Evangelical Christians cannot tolerate Mormonism theologically because of the core doctrines that the Church of Jesus Christ of Latter-day Saints (LDS) hasn’t changed. But ironically, evangelicals can tolerate Mormonism politically (e.g. they can endorse Romney for president, as Jeffress recently did; they can invite him to give a commencement address at Jerry Falwell’s Liberty University) because the LDS Church has changed one core doctrine: the Mormon conception of marriage.

Not surprisingly, on Saturday Romney made no mention of his faith’s own historical struggles with the United States’ government over polygamy. Celestial (or plural) marriage, as the 19th century Saints called it, was fundamental to the Mormon faith; they argued that their right to practice it was a religious liberty (the same liberty that Romney called on Saturday “the first freedom in our Constitution”). To protect polygamy, the Saints were willing to go to war with America, to allow the imprisonment of many of its leading church officials, and to endure a half-century’s worth of anti-Mormon ridicule from the American media. In 1856, Romney’s own Republican Party’s first presidential platform resolved, “to prohibit in the Territories those twin relics of barbarism—Polygamy, and Slavery.” The American body politic only began to accept Mormonism, and accept Utah as a state when Mormons abandoned their own non-traditional views of marriage.

This is his faith’s historical struggle with theological conceptions of marriage and the conflicts they created in the American political arena. But this is also Romney family history. After the LDS Church issued the 1890 “Manifesto,” which officially ended polygamy, church officials sent a select group of Mormons across the Mexican and Canadian borders to continue the practice. Included in this group was Miles Park Romney, Mitt Romney’s great-grandfather who, with his four wives, relocated to northern Chihuahua.
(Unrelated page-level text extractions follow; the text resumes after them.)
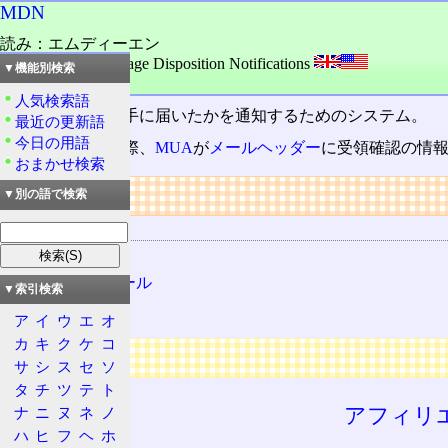
MDN
読み：エムディーエン
外語：
MDN: Message Disposition Notifications
▼機能別検索
品詞：名詞
人気検索語
電子メール
が相手に届いたかを通知するためのシステム。
最近の更新語
今日の用語
メールを読んだ際、
MUA
が
メールヘッダー
に受領確認の情
おまかせ検索
リンク
▼別の語で検索
関連する用語
電子メール
開封確認メール
▼索引検索
MUA
ア
イ
ウ
エ
オ
カ
キ
ク
ケ
コ
広告
サ
シ
ス
セ
ソ
タ
チ
ツ
テ
ト
アフィリ
ナ
ニ
ヌ
ネ
ノ
ハ
ヒ
フ
ヘ
ホ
It was here where Mitt’s own father, the future governor of Michigan and 1968 hopeful for the GOP nomination for the presidency, was born.   
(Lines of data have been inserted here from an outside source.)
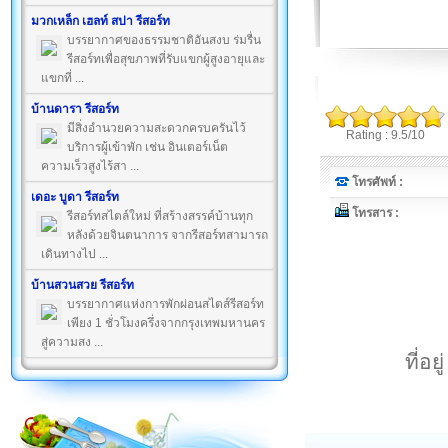
มวกเหล็ก เฮลท์ สปา รีสอร์ท
บรรยากาศของธรรมชาติอันสงบ ร่มรื่น
รีสอร์ทเพื่อสุขภาพที่รับแขกผู้สูงอายุและ
แขกที่ ...
บ้านดารา รีสอร์ท
มีสิ่งอำนวยความสะดวกครบครันไว้
Rating : 9.5/10
บริการผู้เข้าพัก เช่น อินเตอร์เน็ต
ความเร็วสูงไร้สา ...
โทรศัพท์ :
เดอะ บูดา รีสอร์ท
โทรสาร :
รีสอร์ทสไตล์ใหม่ ที่สร้างสรรค์บ้านทุก
หลังด้วยจินตนาการ จากรีสอร์ทสามารถ
เดินทางไป ...
บ้านสวนสวย รีสอร์ท
บรรยากาศแห่งการพักผ่อนสไตส์รีสอร์ท
เพียง 1 ชั่วโมงครึ่งจากกรุงเทพมหานคร
สู่ความสง ...
ที่อ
History (both that of the Romney family and their church) teaches us Mormons have made the transition to political acceptability due to the changes they were willing to make to their own theology of marriage.

But on Saturday, Romney wanted to emphasize America’s future, not history. He told the audience, “If we take the right course,”—a part of which is creating a coalition of like-minded believers to elect him president—“we will see a resurgence in the American economy that will surprise the world, and that will open new doors of opportunity for those who are prepared as you are.”

In a significant way, the success of this coalition will ironically be built around the idea that marriage is morally, and should be legally, “a relationship between one man and one woman,” a theological view that Romney’s 19th century spiritual and biological ancestors did not share.

But the question is, will this coalition hold until Election Day? After all, there remains one core theological difference between Mormon and evangelical conceptions of marriage. Romney’s faith teaches that marriage is “for time and eternity.” Evangelical marriages—“until death do us part”—aren’t promised to be that long.

Max Perry Mueller is associate editor of Religion & Politics.